Bank Loan Default Risk Analysis
Project Objective
With this case study, we aims to understand the strong driving factors behind Loan Defaults.
A loan lending company can use this case study to ensure that the consumers capable of repaying the loan are not rejected, and certain adaptable actions can be taken on client to basis if they are identified to face in difficulty paying their installments in future.
The result of this Risk analysis would help the bank to identify the patterns, which indicate if a client has difficulty paying their installments.
This can further influence the decisions such as denying the loan, reducing the amount of loan, lending (to risky applicants) at a higher interest rate, etc.
A Loan Lending Company can utilize this case adjective for its portfolio and risk assessment.
Business Understanding:
The primary business of any bank revolves around managing the spread between the deposits. In other words, when the interest that a bank earns from loans is greater than the interest it pays on deposits, it generates income from the interest rate spread.
"The only good loan is one that gets paid back."

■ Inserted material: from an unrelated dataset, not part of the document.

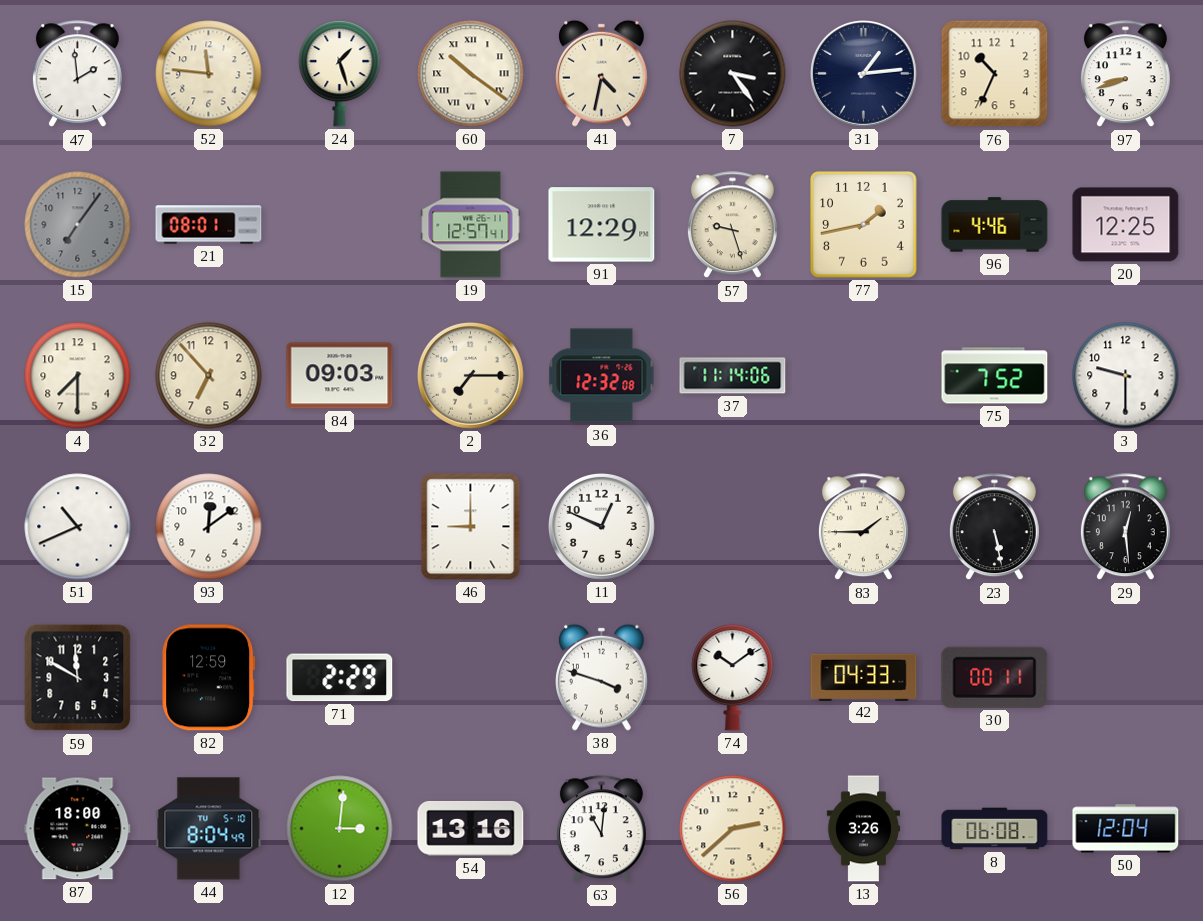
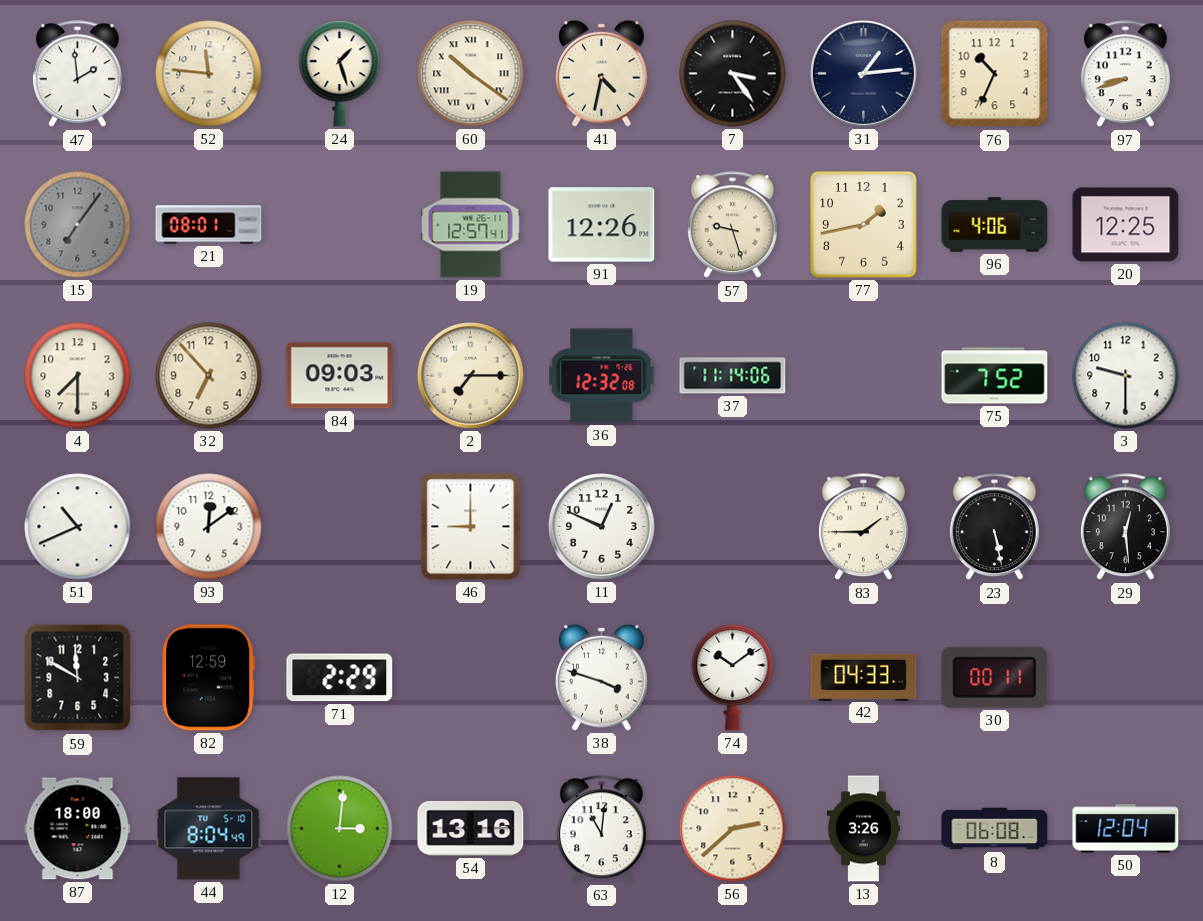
91: 12:29 -> 12:26
96: 4:46 -> 4:06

Clearly, the major part of revenues of any bank is attained through the loans they give to the people. But there are chances that the loans may not be paid back by few of the customers, making it a bad loan.
Business Scenario:
When a customer applies for a loan, there are four types of decisions that could be taken by the customer/company:
1. Approved: The Company approved the loan Application.
2. Cancelled: The client cancelled the application sometime during approval.
3. Refused: The company rejected the loan.
4. Unused offer: Loan has been cancelled by the client but on different stages of the process.
Business Profitability:
The insufficient or non-existent credit history of an Urban Customer puts the bank lending company in position of dilemma about lending the loan. This dilemma revolves around the likelihood that a customer would pay back the loan or not, and can potentially result in 2 types of loss:
1. Credit Loss: If an applicant is not likely to repay the loan, then approving the loan may lead to a financial loss for the company.
2. Interest Loss: If an applicant is likely to repay the loan, then not approving the loan results in a loss of business to the company.
Approach:
Dataset Information and overall data information check
We used two set of Datasets,
- application_data.csv, containing all the information of the client at the time of application. The data is about whether a client has payment difficulties. This further includes Data related to applicant’s socio economic status.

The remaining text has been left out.